Spent an hour browsing at Grey Wolf Books in San Leandro, a great barn of a place. Bought a small heap of sf/fantasy paperbacks, concentrating on the top shelf that only we freaks can reach unassisted.
I also found a copy of Thomas’s Calculus and Analytic Geometry at a price low enough that I need no longer refer to my old purple one. (My sister had used it after me, returned it to me with the spine ruined, and got herself a fresh copy.) How many of you remember the purple book? How many still have it?
My most curious find was a dictionary of Latin medical terms – for Estonians. One has to wonder: do such things ever move, or did the shop’s buyer take a wild gamble? If the latter, at how much of a discount?
Heck, I still use it [Thomas] occasionally to look up something. Third edition, third printing, 6/62, a little worse for wear but perfectly functional.

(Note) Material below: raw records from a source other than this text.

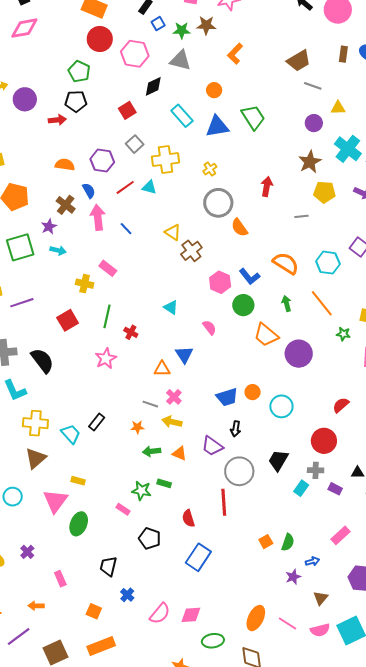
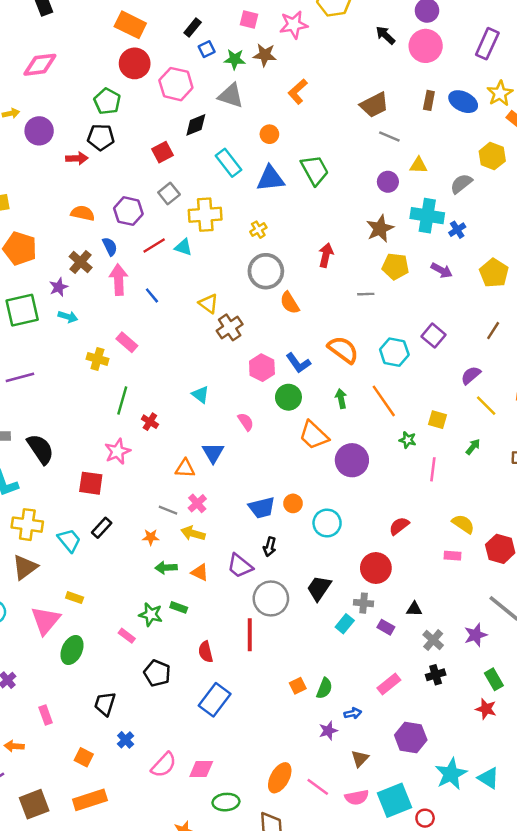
pink diamond: (24, 28) -> (40, 65), moved
cyan cross: (348, 149) -> (427, 216), turned -32
red square: (68, 320) -> (91, 483), moved, turned 35

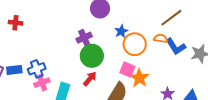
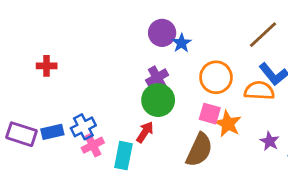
blue star: (121, 31) -> (182, 43), moved
purple cross: (84, 38) -> (157, 78), moved
orange semicircle: (161, 38) -> (259, 91), moved, size x1.5
red arrow: (90, 79) -> (145, 132), moved

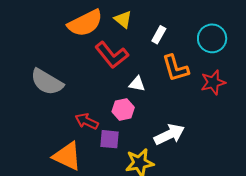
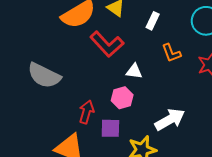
orange L-shape: (175, 68) -> (171, 53), size x0.7
red arrow: (87, 121) -> (86, 112), turned 85

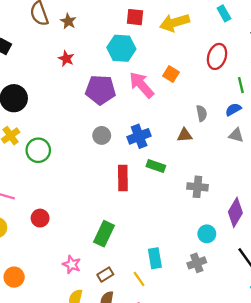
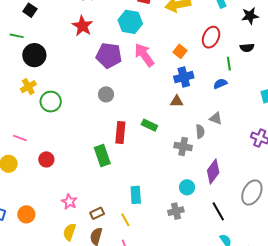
red star: (66, 59) -> (82, 26), size x1.5
orange square: (171, 74) -> (180, 51), moved
gray semicircle: (202, 113) -> (200, 132), moved
gray triangle: (236, 135) -> (216, 118), moved
blue cross: (139, 136) -> (184, 77), moved
green rectangle: (104, 234) -> (102, 155), moved, turned -50
cyan rectangle: (155, 258) -> (136, 195), moved
orange circle: (14, 277) -> (26, 214), moved

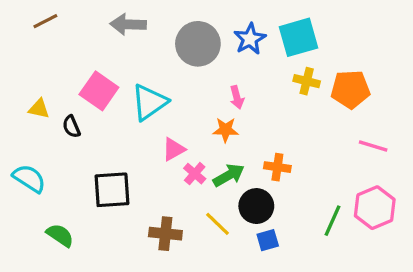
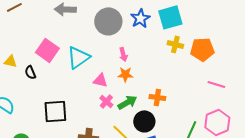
pink arrow: (237, 97) -> (123, 54), moved
pink triangle: (174, 149) -> (100, 80), moved, turned 42

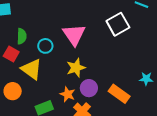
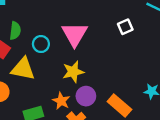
white square: (118, 24) -> (125, 27), size x0.6
yellow triangle: (32, 69) -> (23, 69), turned -30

It’s handy for a quick ’n dirty overview or review or loose derivation of some methods.
Or maybe I’m just sentimental. I had the privilege to have a semester of calculus lectures from George Thomas himself.
Little known early IP wars factoid: In ’63 or so some MIT undergrads got busted after hiring a Taiwan printer to make a few hundred pulp copies of Thomas’ CaAG, which they apparently intended to sell cheap to incoming frosh. I think the legit purple books (Addison-Wesley) sold for around $15-$25 at the time. I never laid hands on one of the purloined paperbacks. I think the whole shipment from Taiwan was confiscated but I’m not sure. If any copies of those were still around they’d be real collector’s items.
Grey Wolf is no more.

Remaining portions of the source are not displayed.